Mirrors of Greatness
Churchill and the Leaders Who Shaped Him
-
- 6,49 €
-
- 6,49 €
Publisher Description
‘A highly imaginative and thought-provoking way of exploring the personality of a man who, like him or loathe him, left an indelible mark on our age’ ADAM ZAMOYSKI
Winston Churchill followed his own star. He yearned to be ‘great’, to gain historical immortality. And he did so through deeds and words: his actions as a soldier and politician, gilded by his writings as a journalist and historian.
But Churchill’s path to greatness was also defined by the leaders he encountered along the way – friends and foes, at home and abroad. Men of power such as Hitler and Mussolini, Roosevelt and Stalin, David Lloyd George, Neville Chamberlain and Charles de Gaulle. And the haunting presence of the adored father who had seen nothing of merit in his troublesome son. In these men Churchill discerned greatness, or its absence, in ways that influenced his own career.
This book includes some whom Churchill would not have deemed ‘great’, but who – in our own day – offer alternative mirrors of what that word might mean. Mahatma Gandhi, who infuriated Churchill by exploiting the power of powerlessness. Clement Attlee, whose heretical vision of ‘Great Britain’ was socialist and post-imperial. And his darling Clementine, channelling her ‘pinko’ sentiments to become Winston’s essential helpmate and most devoted critic.
Mirrors of Greatness offers vivid new perspectives on Churchill’s life and work, showing how this unique man – with dazzling gifts and jagged flaws – learned from his ‘great contemporaries’ and what they saw in him.
Reviews
Early Praise for Mirrors of Greatness:
‘This book, by a Cambridge academic who has studied his subject over a lifetime perhaps more closely and shrewdly than any other writer, is not a collection of Churchill’s biggest clangers. Instead, it is almost a second volume that Churchill himself never wrote, of his 1937 Great Contemporaries…always shrewd and sometimes brilliant…It includes wonderful anecdotes, some unfamiliar. Even the stories that we know bear retelling’
The Times, Max Hastings
‘A brilliant new portrait of the man who is, for many, still the Greatest Briton … wonderfully illuminating’
Daily Mail
‘A highly imaginative and thought-provoking way of exploring the personality of a man who, like him or loathe him, left an indelible mark on our age’
Adam Zamoyski
‘Winston Churchill was unique—but that does not mean that he was alone. David Reynolds’ insightful work illuminates much about those towering figures who shaped not only the politics of the first half of the twentieth century, but also helped form the man who was, in the end, the greatest of them all’

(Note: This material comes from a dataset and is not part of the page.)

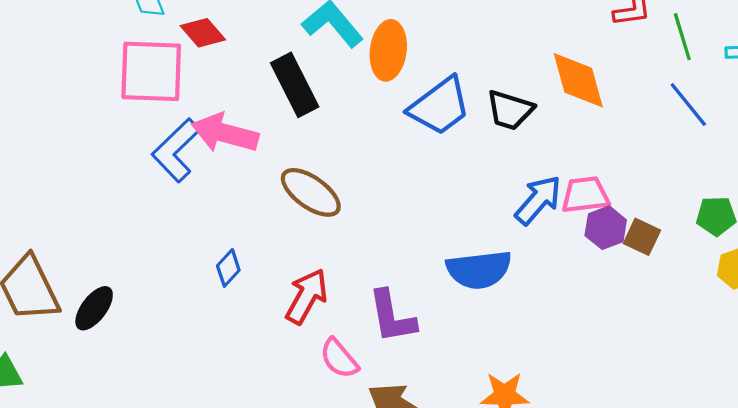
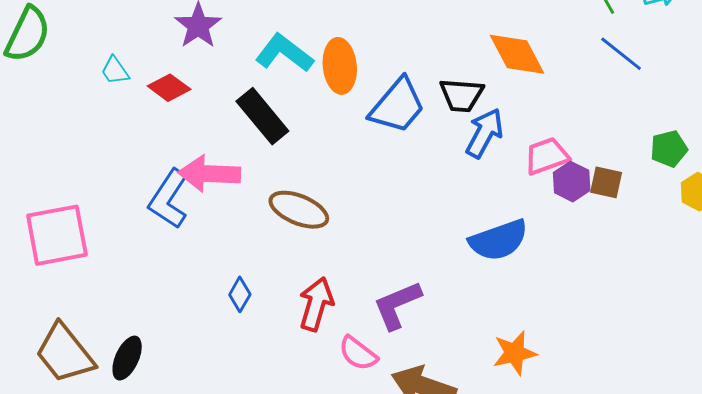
pink square: (151, 71) -> (57, 235), moved
blue arrow: (538, 200) -> (484, 133), moved
blue semicircle: (479, 270) -> (499, 240), moved
purple L-shape: (392, 317) -> (397, 305), turned 90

Eliot A. Cohen, author of The Hollow Crown
'Erudite. Authoritative. Compellingly written, and with pace and verve. Reynolds reveals much that is new in a gripping narrative history of the Great Man, one that will have you turning the pages into the early hours. It certainly did me. Like all good books, I shall return to this again and again’
Damien Lewis
‘Who inspired Churchill as he rose to the pinnacle of power? And how did he himself seek to mold how history would view him? No one is better placed to address these deceptively simple questions than David Reynolds, and he succeeds splendidly in this magnificent book’
Fredrik Logevall, author of JFK
PUBLISHERS WEEKLY
Historian Reynolds (Island Stories) doesn't quite find a fresh angle on the much-studied British prime minister in this energetic if familiar study of "how Churchill learned from others as he rose to national and global prominence." Reynolds begins with profiles of his subject's mentors, including Churchill's father, Lord Randolph Churchill, whose political tactics Churchill adopted early in his career, and prime minister David Lloyd George, who taught Churchill "the language of Radicalism." Reynolds then moves on to Churchill's contemporaries during WWII, including his predecessor as prime minister, Neville Chamberlain; allied leaders Franklin Delano Roosevelt and Joseph Stalin; and Charles de Gaulle, who Reynolds contends was very similar to Churchill, arguing that both saw themselves as the embodiment of their country's core identities. There are chapters on Churchill's political foes—Adolf Hitler, Benito Mussolini, Mohandas Gandhi, and Churchill's successor Clement Attlee, who leveraged a productive partnership during the war into a postwar ouster—and his wife Clementine, who supported her husband's ambitions. Throughout, the analysis of how Churchill was influenced by his mentors, peers, and foes is lightly done. (Reynolds's conclusion that one of Churchill's "greatest achievements" was learning "the arts of improvisation," is a well-observed character assessment, though it appears to be more of an innate talent than something developed in dialogue with others.) This one's best suited to Churchill completists.